INSTRUCTIONS FOR THE TASK »
Your reply should be an exact copy of every entry, with the pictures removed.

────────────────────

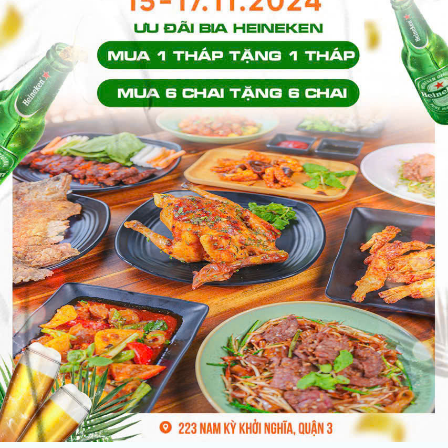
Giá: Liên hệ 0939 68 62 68
MADISON THI SÁCH
Vị trí: 15 Thi Sách-P. Bến..
Giá: 9 tỷ/ căn 2PN
RICHSTAR TÂN PHÚ
Vị trí: 239-241-278 Hòa..
Giá: 1, 69 tỷ/căn 2PN
SAIGON ROYAL BẾN..
Vị trí: 2 Mặt tiền 34 -35..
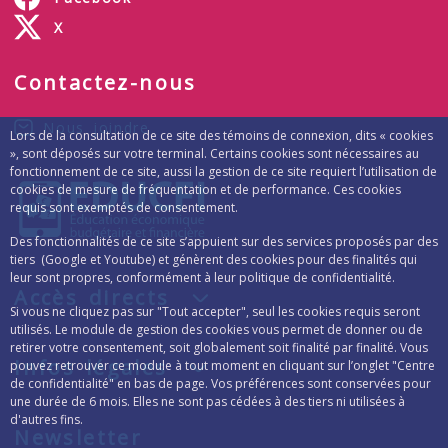
X
Contactez-nous
Nous joindre
Lors de la consultation de ce site des témoins de connexion, dits « cookies
», sont déposés sur votre terminal. Certains cookies sont nécessaires au
fonctionnement de ce site, aussi la gestion de ce site requiert l’utilisation de
cookies de mesure de fréquentation et de performance. Ces cookies
requis sont exemptés de consentement.
Des fonctionnalités de ce site s’appuient sur des services proposés par des
tiers (Google et Youtube) et génèrent des cookies pour des finalités qui
leur sont propres, conformément à leur politique de confidentialité.
Accès directs
Si vous ne cliquez pas sur "Tout accepter", seul les cookies requis seront
utilisés. Le module de gestion des cookies vous permet de donner ou de
retirer votre consentement, soit globalement soit finalité par finalité. Vous
Infos légales
pouvez retrouver ce module à tout moment en cliquant sur l’onglet "Centre
de confidentialité" en bas de page. Vos préférences sont conservées pour
une durée de 6 mois. Elles ne sont pas cédées à des tiers ni utilisées à
d'autres fins.
Newsletter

────────────────────

EXPECTED ANSWER »
Giá: Liên hệ 0939 68 62 68
MADISON THI SÁCH
Vị trí: 15 Thi Sách-P. Bến..
Giá: 9 tỷ/ căn 2PN
RICHSTAR TÂN PHÚ
Vị trí: 239-241-278 Hòa..
Giá: 1, 69 tỷ/căn 2PN
SAIGON ROYAL BẾN..
Vị trí: 2 Mặt tiền 34 -35..
X
Contactez-nous
Nous joindre
Lors de la consultation de ce site des témoins de connexion, dits « cookies
», sont déposés sur votre terminal. Certains cookies sont nécessaires au
fonctionnement de ce site, aussi la gestion de ce site requiert l’utilisation de
cookies de mesure de fréquentation et de performance. Ces cookies
requis sont exemptés de consentement.
Des fonctionnalités de ce site s’appuient sur des services proposés par des
tiers (Google et Youtube) et génèrent des cookies pour des finalités qui
leur sont propres, conformément à leur politique de confidentialité.
Accès directs
Si vous ne cliquez pas sur "Tout accepter", seul les cookies requis seront
utilisés. Le module de gestion des cookies vous permet de donner ou de
retirer votre consentement, soit globalement soit finalité par finalité. Vous
Infos légales
pouvez retrouver ce module à tout moment en cliquant sur l’onglet "Centre
de confidentialité" en bas de page. Vos préférences sont conservées pour
une durée de 6 mois. Elles ne sont pas cédées à des tiers ni utilisées à
d'autres fins.
Newsletter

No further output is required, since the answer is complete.